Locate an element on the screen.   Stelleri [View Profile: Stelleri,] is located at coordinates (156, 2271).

--

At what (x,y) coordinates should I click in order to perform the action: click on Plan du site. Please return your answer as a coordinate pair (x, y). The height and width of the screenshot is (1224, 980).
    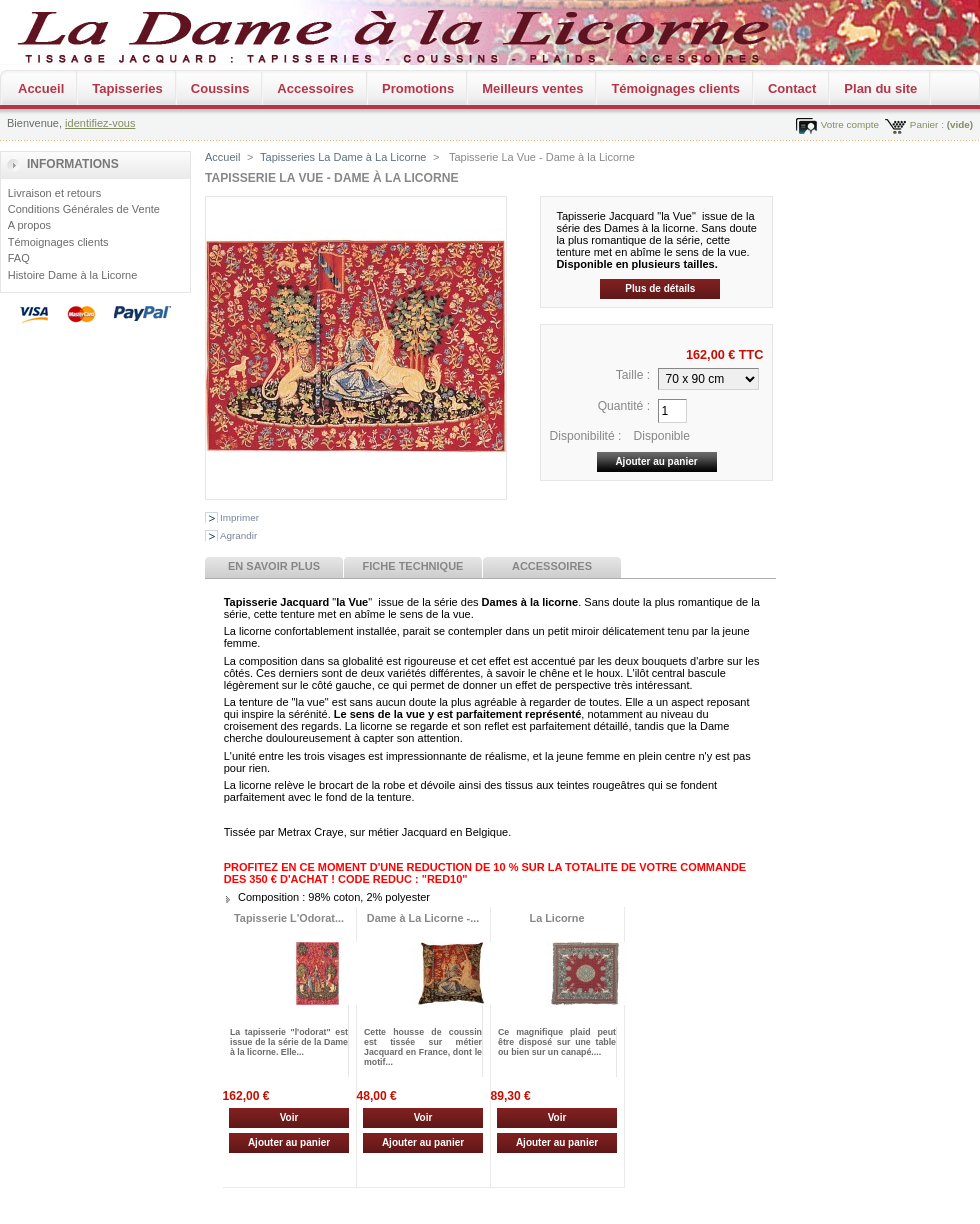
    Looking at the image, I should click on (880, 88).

---

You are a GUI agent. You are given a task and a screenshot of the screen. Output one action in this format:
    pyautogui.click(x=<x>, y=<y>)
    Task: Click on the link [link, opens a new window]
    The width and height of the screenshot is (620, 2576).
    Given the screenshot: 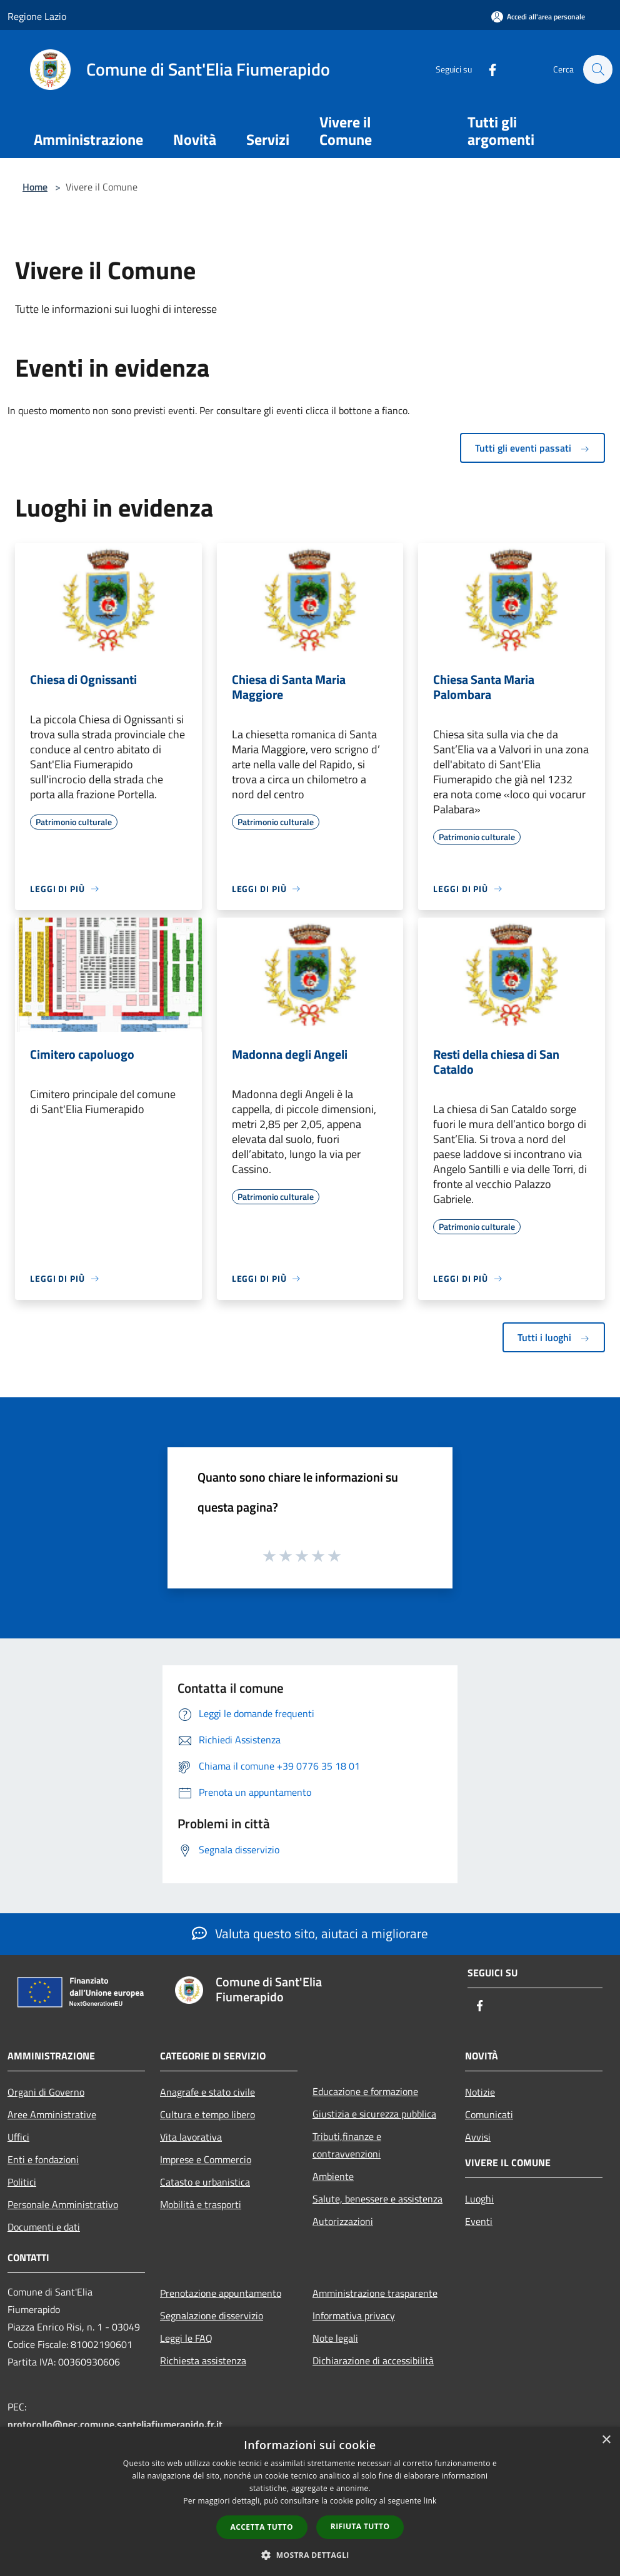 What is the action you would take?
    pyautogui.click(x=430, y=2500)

- What the exercise asks
In the data above, find the line with "You are a GUI" and the line with "The width and". Retype both, plus every line between them, exactly.

- Answer to the problem
You are a GUI agent. You are given a task and a screenshot of the screen. Output one action in this format:
    pyautogui.click(x=<x>, y=<y>)
    Task: Click on the link [link, opens a new window]
    The width and height of the screenshot is (620, 2576).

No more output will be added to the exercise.